«Конечно, дикарь не станет ломать себе головы над своими собственными произвольными движениями, которые ему кажутся естественными и сами собой понятными. Увидев же в природе неожиданные, странные движения, он инстинктивно проводит аналогию между ними и своими собственными» (Мах, 2005, с. 114). Таким образом, чувство движения уподобляется животной способности, служащей «примитивным» источником веры в определенный характер природных перемен. Отвергая «примитивные представления» и одновременно утверждая, что формальная механика страдает непоследовательностью, Мах пишет историко-критический очерк развития механики, где резко критикует ньютоновские концепции пространства и времени. (Эта книга произвела сильное впечатление на Эйнштейна.) Мах призывал навсегда избавить физику от пережитков «примитивного» мышления вроде пространства, времени и субстанциальной (первичной) силы. У нас не может быть знания, которое выходит за пределы экономно упорядоченных суждений, выражающих взаимоотношения чувственных элементов, этих «кирпичиков» феноменального мира, убеждал он[201]
.Мах настаивал на том, что слово «сила» означает в механике математическую функцию, и только. «Всё, что нам может быть желательно знать, дается нам решением задачи математической формы, определением функциональной зависимости чувственных элементов друг от друга.

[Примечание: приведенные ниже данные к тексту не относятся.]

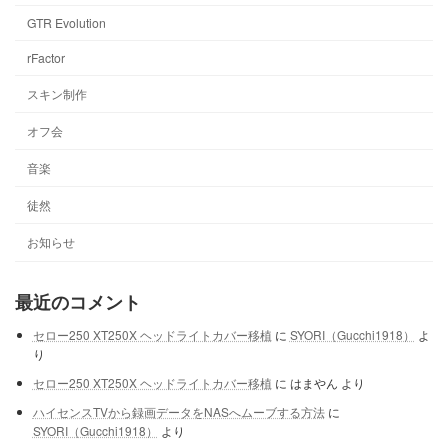
GTR Evolution
rFactor
スキン制作
オフ会
音楽
徒然
お知らせ
最近のコメント
セロー250 XT250X ヘッドライトカバー移植
に
SYORI（Gucchi1918）
よ
り
セロー250 XT250X ヘッドライトカバー移植
に
はまやん
より
ハイセンスTVから録画データをNASへムーブする方法
に
SYORI（Gucchi1918）
より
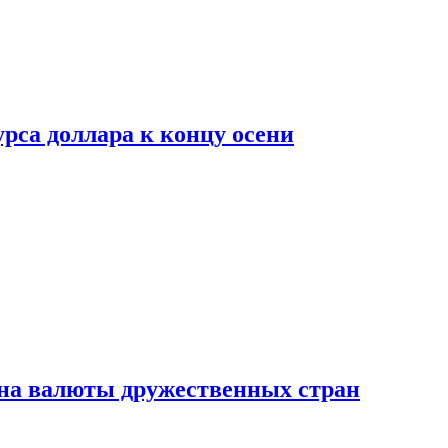
рса доллара к концу осени
на валюты дружественных стран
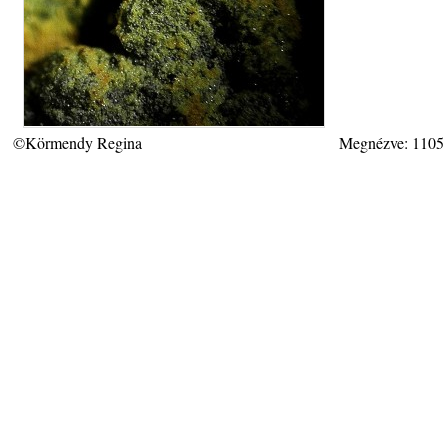
©Körmendy Regina
Megnézve: 1105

Раз нам известна эта зависимость, знание „действительности“ исчерпано» (Мах, 2005, с. 300)[202]
. Что касается причин и следствий, то это переменные величины, возникающие во временной последовательности; закономерности отношений между этими переменными, выраженные в самой простой, количественной форме, и составляют научное знание. Широкая притягательность понятия силы как причины, а также представление о ее «примитивности» связаны, по мнению Маха, с присущей человеку потребностью воображать концептуальные инструменты освоения мира. Однако Шопенгауэр, а еще раньше буддизм показали ошибочность попыток принимать мнимое за действительное (Blackmore, 1972, p. 286–299).Тема антропоморфизма заслуживает пристального внимания. Как заметил Ницше, в силу того, что человек есть субъект познающий и наблюдающий, все наше знание в известном смысле антропоцентрично. Временами, однако, ученые – и позитивисты, и рационалисты – строили свои рассуждения таким образом, словно допускали возможность некой богоподобной позиции, которая позволяет конструировать познание независимо от познающего субъекта. Всякую попытку включить познающего субъекта в структуру познания они тут же объявляют антропоморфизмом. Между тем эпистемологический вопрос об отношении познающего субъекта к познанию – это одно, а тип мышления, при котором происходит перенос на природу человеческого образа и способа действия, – это совсем другое. Да, если философ принимает за точку отсчета или основу познания наше «я» или наш язык, то он идет по пути, когда представления о людях или о языке людей (или об отражении людей в языке) неизбежно накладываются на природу. Долгая история теорий силы хорошо иллюстрирует сложность проблемы. Скажем, для Мен де Бирана источником нашего понятия о причинности в природе действительно служит неопосредованная апперцепция, или осознание, действующей силы – воли. Обозначив таким образом необходимую основу познания, Биран тем не менее осмотрительно разграничивал наши представления о причинности и природную причинность как таковую. В свою очередь, Ницше отвергал Бираново понимание субъективного «я», считая его в числе прочего языковой условностью. Сам по себе антропоморфизм его не интересовал, скорее, он выступал противником того «я», от которого отталкивался Биран в своих рассуждениях и на базе которого строились антропоморфические теории. Ницше охотно прибегал к метафорам силы – вспомним хотя бы «волю к власти», но это ни в коем случае не указывает на его антропоморфизм, по крайней мере, в общепринятом смысле слова.